*** Opening THE RECORDS ***

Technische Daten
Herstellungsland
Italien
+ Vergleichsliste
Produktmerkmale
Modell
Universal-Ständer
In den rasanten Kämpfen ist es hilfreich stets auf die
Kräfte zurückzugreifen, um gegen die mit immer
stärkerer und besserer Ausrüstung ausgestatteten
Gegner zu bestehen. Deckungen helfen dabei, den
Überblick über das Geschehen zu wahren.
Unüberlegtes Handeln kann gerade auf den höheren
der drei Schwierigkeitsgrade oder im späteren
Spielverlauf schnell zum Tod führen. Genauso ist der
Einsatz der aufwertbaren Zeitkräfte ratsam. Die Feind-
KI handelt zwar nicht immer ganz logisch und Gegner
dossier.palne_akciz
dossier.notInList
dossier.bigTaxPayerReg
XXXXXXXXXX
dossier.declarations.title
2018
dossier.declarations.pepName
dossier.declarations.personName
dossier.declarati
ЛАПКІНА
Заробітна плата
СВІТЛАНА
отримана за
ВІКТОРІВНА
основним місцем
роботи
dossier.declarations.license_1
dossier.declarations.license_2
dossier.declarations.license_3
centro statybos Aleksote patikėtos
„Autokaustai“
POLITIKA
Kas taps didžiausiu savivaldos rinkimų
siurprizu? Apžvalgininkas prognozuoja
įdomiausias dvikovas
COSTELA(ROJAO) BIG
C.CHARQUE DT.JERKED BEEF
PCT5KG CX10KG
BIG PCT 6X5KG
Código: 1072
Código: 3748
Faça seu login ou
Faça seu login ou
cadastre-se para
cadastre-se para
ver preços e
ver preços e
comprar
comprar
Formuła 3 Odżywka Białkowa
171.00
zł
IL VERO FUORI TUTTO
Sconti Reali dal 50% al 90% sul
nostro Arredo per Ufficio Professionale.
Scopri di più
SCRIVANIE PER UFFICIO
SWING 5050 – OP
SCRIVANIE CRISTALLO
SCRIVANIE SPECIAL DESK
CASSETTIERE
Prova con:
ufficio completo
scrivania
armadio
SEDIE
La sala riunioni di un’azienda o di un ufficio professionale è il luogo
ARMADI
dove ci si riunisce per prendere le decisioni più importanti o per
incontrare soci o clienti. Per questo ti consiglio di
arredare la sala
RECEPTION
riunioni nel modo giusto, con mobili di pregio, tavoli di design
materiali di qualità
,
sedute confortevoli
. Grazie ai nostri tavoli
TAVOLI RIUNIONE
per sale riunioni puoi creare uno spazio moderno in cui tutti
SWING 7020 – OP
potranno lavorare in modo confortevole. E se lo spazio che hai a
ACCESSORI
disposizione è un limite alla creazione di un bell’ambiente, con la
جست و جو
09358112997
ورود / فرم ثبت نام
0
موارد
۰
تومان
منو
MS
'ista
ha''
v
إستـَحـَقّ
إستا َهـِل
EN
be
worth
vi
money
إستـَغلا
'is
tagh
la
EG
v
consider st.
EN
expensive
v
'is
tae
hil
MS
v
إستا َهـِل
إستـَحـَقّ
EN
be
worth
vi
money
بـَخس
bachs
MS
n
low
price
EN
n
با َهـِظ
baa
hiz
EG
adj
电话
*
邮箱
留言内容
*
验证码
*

*** Closing THE RECORDS ***

• [WHAT IS BEING ASKED]: Every entry should be restated word for word.

• [SOLUTION TO THIS PROBLEM]:
Technische Daten
Herstellungsland
Italien
+ Vergleichsliste
Produktmerkmale
Modell
Universal-Ständer
In den rasanten Kämpfen ist es hilfreich stets auf die
Kräfte zurückzugreifen, um gegen die mit immer
stärkerer und besserer Ausrüstung ausgestatteten
Gegner zu bestehen. Deckungen helfen dabei, den
Überblick über das Geschehen zu wahren.
Unüberlegtes Handeln kann gerade auf den höheren
der drei Schwierigkeitsgrade oder im späteren
Spielverlauf schnell zum Tod führen. Genauso ist der
Einsatz der aufwertbaren Zeitkräfte ratsam. Die Feind-
KI handelt zwar nicht immer ganz logisch und Gegner
dossier.palne_akciz
dossier.notInList
dossier.bigTaxPayerReg
XXXXXXXXXX
dossier.declarations.title
2018
dossier.declarations.pepName
dossier.declarations.personName
dossier.declarati
ЛАПКІНА
Заробітна плата
СВІТЛАНА
отримана за
ВІКТОРІВНА
основним місцем
роботи
dossier.declarations.license_1
dossier.declarations.license_2
dossier.declarations.license_3
centro statybos Aleksote patikėtos
„Autokaustai“
POLITIKA
Kas taps didžiausiu savivaldos rinkimų
siurprizu? Apžvalgininkas prognozuoja
įdomiausias dvikovas
COSTELA(ROJAO) BIG
C.CHARQUE DT.JERKED BEEF
PCT5KG CX10KG
BIG PCT 6X5KG
Código: 1072
Código: 3748
Faça seu login ou
Faça seu login ou
cadastre-se para
cadastre-se para
ver preços e
ver preços e
comprar
comprar
Formuła 3 Odżywka Białkowa
171.00
zł
IL VERO FUORI TUTTO
Sconti Reali dal 50% al 90% sul
nostro Arredo per Ufficio Professionale.
Scopri di più
SCRIVANIE PER UFFICIO
SWING 5050 – OP
SCRIVANIE CRISTALLO
SCRIVANIE SPECIAL DESK
CASSETTIERE
Prova con:
ufficio completo
scrivania
armadio
SEDIE
La sala riunioni di un’azienda o di un ufficio professionale è il luogo
ARMADI
dove ci si riunisce per prendere le decisioni più importanti o per
incontrare soci o clienti. Per questo ti consiglio di
arredare la sala
RECEPTION
riunioni nel modo giusto, con mobili di pregio, tavoli di design
materiali di qualità
,
sedute confortevoli
. Grazie ai nostri tavoli
TAVOLI RIUNIONE
per sale riunioni puoi creare uno spazio moderno in cui tutti
SWING 7020 – OP
potranno lavorare in modo confortevole. E se lo spazio che hai a
ACCESSORI
disposizione è un limite alla creazione di un bell’ambiente, con la
جست و جو
09358112997
ورود / فرم ثبت نام
0
موارد
۰
تومان
منو
MS
'ista
ha''
v
إستـَحـَقّ
إستا َهـِل
EN
be
worth
vi
money
إستـَغلا
'is
tagh
la
EG
v
consider st.
EN
expensive
v
'is
tae
hil
MS
v
إستا َهـِل
إستـَحـَقّ
EN
be
worth
vi
money
بـَخس
bachs
MS
n
low
price
EN
n
با َهـِظ
baa
hiz
EG
adj
电话
*
邮箱
留言内容
*
验证码
*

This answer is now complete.